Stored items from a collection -
________________
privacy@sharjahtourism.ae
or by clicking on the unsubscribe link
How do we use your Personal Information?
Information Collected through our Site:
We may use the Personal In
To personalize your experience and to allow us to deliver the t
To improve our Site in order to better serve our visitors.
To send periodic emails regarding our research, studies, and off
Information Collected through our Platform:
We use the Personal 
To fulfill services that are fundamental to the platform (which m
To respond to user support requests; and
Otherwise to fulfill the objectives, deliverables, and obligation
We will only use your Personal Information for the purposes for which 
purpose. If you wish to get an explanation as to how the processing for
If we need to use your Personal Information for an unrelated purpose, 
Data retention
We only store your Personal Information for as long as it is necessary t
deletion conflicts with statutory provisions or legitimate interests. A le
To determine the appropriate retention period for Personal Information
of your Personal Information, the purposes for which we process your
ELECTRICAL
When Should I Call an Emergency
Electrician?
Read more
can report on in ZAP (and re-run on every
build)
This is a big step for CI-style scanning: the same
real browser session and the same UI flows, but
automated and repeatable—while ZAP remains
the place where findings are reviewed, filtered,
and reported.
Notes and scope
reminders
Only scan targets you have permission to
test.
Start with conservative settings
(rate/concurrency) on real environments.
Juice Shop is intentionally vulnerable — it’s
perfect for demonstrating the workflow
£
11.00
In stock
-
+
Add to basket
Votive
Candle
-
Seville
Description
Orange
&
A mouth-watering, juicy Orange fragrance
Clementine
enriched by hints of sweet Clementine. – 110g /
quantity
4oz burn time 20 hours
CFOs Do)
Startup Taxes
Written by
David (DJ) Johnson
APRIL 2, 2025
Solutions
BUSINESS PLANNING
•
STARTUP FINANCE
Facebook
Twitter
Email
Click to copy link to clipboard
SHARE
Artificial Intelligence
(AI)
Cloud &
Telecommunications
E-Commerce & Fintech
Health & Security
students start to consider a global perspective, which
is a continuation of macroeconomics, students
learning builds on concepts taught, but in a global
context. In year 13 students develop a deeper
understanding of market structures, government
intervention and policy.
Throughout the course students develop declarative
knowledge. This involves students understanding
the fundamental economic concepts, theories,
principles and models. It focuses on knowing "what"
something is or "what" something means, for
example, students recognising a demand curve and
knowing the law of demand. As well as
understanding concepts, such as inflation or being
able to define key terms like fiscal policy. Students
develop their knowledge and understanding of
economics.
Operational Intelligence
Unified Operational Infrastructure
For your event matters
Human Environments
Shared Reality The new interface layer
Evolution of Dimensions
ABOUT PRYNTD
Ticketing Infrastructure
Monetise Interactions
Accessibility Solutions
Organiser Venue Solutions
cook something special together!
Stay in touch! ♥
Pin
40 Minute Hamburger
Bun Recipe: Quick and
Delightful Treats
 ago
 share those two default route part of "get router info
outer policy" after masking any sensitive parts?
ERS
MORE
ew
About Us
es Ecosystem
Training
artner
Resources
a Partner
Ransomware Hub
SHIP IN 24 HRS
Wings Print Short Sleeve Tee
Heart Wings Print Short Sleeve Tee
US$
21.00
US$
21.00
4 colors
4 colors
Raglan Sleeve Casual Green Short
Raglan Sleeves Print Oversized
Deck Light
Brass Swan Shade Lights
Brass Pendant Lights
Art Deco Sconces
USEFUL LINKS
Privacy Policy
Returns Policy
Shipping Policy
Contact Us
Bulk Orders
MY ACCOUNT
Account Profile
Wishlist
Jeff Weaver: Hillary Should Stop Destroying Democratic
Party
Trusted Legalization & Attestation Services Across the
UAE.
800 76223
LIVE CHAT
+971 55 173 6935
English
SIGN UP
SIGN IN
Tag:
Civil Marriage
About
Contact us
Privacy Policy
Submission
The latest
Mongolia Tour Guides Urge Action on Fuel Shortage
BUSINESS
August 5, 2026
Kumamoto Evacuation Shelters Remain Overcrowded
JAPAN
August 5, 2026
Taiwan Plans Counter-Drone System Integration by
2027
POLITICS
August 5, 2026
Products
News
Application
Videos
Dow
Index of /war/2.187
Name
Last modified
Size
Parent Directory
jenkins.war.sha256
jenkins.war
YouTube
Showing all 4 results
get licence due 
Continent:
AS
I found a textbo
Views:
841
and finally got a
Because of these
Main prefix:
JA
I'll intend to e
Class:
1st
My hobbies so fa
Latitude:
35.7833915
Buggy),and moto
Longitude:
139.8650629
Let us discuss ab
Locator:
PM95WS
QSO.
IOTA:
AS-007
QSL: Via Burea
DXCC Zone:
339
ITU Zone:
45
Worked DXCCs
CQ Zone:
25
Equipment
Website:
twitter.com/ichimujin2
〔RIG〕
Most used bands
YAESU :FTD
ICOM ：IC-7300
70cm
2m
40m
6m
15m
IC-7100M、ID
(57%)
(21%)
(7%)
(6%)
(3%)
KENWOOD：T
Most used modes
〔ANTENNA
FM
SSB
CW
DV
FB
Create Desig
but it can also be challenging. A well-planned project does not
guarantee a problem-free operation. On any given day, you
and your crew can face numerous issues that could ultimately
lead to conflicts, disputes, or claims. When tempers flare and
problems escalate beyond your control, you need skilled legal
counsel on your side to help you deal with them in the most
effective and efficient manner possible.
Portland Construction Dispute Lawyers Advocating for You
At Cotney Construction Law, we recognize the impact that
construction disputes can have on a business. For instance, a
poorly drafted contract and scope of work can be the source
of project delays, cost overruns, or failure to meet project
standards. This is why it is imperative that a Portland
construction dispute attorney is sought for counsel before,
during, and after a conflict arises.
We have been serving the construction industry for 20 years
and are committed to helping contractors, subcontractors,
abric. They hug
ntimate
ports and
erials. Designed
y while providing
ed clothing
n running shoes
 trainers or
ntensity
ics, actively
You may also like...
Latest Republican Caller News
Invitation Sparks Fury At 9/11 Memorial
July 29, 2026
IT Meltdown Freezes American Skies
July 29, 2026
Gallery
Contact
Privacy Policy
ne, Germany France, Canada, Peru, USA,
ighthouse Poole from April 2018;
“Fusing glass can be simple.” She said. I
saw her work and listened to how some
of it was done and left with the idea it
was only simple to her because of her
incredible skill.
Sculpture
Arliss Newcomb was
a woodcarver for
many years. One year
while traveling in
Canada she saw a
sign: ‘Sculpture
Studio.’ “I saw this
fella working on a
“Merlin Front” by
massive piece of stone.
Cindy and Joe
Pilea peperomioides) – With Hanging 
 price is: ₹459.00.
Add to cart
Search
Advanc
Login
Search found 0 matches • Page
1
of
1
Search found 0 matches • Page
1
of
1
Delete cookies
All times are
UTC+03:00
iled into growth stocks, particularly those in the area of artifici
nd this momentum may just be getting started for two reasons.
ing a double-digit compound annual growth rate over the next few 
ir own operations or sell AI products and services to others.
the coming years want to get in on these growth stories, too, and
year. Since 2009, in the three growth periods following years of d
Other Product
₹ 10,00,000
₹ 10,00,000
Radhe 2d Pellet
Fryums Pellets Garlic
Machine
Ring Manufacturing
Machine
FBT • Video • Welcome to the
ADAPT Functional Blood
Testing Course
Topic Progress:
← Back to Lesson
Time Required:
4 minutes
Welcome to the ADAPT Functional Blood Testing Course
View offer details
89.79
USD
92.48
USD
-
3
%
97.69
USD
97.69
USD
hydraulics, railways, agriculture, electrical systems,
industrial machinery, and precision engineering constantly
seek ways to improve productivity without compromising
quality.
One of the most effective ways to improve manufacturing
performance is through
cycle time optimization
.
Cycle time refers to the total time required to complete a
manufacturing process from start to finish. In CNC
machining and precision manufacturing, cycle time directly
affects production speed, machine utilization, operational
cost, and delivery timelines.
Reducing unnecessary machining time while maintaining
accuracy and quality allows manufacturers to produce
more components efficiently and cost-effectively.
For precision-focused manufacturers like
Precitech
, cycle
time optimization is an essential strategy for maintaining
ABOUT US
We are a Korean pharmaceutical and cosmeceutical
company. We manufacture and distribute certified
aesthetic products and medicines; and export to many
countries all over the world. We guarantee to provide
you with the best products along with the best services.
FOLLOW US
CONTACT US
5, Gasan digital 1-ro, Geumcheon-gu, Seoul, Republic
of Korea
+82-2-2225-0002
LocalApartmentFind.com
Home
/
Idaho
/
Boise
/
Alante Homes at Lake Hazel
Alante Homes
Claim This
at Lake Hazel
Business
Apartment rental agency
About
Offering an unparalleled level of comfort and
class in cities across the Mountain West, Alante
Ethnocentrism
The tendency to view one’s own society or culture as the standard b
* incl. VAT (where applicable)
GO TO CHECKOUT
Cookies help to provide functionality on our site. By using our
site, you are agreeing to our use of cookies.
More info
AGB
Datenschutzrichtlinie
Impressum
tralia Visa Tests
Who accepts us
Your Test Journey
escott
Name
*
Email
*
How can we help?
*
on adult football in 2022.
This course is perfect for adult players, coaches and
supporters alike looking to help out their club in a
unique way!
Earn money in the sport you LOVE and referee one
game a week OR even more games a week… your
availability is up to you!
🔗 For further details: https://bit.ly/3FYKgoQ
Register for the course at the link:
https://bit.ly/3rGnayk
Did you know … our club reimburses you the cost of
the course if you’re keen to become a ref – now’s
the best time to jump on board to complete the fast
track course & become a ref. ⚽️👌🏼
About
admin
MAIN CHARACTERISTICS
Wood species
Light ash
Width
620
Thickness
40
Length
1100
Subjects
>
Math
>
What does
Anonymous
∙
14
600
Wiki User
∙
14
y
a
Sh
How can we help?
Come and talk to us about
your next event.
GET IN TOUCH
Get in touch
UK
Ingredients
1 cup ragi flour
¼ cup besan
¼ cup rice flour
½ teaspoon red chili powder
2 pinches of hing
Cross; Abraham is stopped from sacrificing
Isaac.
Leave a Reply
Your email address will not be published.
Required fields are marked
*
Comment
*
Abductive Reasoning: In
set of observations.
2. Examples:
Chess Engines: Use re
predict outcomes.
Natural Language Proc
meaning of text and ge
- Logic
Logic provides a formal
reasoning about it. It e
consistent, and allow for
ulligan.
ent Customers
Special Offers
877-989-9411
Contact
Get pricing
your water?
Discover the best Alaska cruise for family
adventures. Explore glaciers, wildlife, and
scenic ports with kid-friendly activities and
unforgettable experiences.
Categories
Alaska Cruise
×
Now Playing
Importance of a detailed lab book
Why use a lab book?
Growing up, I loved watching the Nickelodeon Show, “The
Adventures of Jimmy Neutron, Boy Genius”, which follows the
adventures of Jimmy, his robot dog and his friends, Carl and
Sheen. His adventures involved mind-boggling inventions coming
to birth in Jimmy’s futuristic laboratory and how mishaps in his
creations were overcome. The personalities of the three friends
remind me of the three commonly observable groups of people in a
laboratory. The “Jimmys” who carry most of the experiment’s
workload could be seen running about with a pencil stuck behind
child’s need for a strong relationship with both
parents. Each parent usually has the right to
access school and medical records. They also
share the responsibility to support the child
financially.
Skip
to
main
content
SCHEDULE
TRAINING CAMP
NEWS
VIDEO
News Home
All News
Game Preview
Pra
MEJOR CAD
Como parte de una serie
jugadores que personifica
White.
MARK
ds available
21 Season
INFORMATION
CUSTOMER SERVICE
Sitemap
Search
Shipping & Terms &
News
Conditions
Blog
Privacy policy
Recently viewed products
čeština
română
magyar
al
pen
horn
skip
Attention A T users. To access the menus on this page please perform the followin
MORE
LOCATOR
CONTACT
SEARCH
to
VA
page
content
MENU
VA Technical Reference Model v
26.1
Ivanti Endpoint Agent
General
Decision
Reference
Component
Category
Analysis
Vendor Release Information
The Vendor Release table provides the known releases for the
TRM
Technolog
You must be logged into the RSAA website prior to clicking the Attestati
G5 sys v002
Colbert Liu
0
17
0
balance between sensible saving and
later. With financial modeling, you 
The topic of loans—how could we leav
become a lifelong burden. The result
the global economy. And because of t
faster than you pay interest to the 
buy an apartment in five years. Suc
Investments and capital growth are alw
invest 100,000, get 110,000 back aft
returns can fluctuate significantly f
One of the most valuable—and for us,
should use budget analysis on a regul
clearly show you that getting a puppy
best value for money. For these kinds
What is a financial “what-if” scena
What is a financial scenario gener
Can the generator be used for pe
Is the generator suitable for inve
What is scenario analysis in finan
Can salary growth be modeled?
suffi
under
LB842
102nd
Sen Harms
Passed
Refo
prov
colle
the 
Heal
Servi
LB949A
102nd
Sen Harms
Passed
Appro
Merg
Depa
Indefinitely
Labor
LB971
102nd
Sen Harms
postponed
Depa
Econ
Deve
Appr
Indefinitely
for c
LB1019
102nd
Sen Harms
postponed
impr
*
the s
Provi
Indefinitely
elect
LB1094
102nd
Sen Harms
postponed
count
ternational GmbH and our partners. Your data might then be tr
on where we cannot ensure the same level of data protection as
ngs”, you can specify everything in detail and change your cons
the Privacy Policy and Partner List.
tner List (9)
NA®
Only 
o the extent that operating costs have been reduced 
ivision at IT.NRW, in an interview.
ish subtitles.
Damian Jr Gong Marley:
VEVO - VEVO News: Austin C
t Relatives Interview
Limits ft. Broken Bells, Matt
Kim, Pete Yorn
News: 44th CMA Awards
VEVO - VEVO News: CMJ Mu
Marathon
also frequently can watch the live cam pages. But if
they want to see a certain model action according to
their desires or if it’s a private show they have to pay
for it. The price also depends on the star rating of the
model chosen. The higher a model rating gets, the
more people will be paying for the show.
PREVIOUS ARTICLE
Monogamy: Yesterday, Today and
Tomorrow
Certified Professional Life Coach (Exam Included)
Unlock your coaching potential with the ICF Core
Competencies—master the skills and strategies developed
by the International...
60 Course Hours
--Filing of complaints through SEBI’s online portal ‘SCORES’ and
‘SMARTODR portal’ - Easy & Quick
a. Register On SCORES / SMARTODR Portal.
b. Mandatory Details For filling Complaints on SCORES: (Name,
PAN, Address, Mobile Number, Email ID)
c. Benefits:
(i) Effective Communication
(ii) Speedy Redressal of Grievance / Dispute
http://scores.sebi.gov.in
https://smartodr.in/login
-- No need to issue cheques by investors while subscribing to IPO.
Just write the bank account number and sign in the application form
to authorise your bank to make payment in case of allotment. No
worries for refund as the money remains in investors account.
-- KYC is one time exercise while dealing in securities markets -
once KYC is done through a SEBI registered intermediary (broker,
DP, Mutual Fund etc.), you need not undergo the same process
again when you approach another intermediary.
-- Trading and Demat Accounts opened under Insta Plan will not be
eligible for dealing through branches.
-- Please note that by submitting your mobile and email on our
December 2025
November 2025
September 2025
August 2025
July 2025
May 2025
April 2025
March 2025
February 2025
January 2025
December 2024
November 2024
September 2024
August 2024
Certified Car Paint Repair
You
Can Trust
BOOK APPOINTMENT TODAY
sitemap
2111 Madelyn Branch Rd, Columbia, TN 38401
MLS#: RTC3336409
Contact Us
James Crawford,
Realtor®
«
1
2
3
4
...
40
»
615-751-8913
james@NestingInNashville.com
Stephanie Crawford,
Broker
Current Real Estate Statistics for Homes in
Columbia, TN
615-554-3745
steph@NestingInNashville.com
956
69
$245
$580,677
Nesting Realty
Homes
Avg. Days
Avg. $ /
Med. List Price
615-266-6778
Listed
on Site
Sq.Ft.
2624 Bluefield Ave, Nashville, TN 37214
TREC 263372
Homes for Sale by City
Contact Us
________________
Activity -
Exactly the lines from the start of the entries through the one bearing "To respond to user support requests; and" are to be output, with both ends included.

Output for this task -
privacy@sharjahtourism.ae
or by clicking on the unsubscribe link
How do we use your Personal Information?
Information Collected through our Site:
We may use the Personal In
To personalize your experience and to allow us to deliver the t
To improve our Site in order to better serve our visitors.
To send periodic emails regarding our research, studies, and off
Information Collected through our Platform:
We use the Personal 
To fulfill services that are fundamental to the platform (which m
To respond to user support requests; and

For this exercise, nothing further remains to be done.